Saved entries
==========

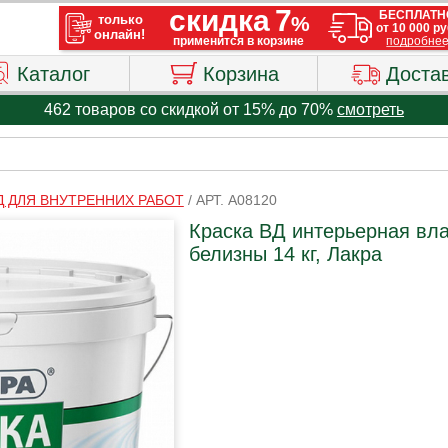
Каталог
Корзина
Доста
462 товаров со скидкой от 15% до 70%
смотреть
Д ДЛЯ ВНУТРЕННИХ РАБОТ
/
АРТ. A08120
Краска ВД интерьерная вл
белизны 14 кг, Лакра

==========

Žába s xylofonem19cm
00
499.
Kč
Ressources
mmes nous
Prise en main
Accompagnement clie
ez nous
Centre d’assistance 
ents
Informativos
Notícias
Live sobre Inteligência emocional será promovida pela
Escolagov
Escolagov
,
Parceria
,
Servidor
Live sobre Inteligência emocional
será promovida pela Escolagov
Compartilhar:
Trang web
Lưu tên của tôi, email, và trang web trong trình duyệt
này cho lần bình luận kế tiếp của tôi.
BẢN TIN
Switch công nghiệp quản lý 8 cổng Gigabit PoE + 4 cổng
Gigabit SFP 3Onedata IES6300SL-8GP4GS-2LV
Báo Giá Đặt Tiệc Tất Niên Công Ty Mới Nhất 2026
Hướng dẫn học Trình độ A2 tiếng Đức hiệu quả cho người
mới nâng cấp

==========

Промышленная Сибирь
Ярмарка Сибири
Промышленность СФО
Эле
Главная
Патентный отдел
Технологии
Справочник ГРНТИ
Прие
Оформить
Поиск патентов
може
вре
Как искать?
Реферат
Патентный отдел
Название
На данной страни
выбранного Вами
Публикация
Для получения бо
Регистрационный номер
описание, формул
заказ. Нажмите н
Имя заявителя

==========

— BRIEF —
The answer must be every line from the records above that contains the word "será", copied out.

— ANSWER BELOW —
Live sobre Inteligência emocional será promovida pela
será promovida pela Escolagov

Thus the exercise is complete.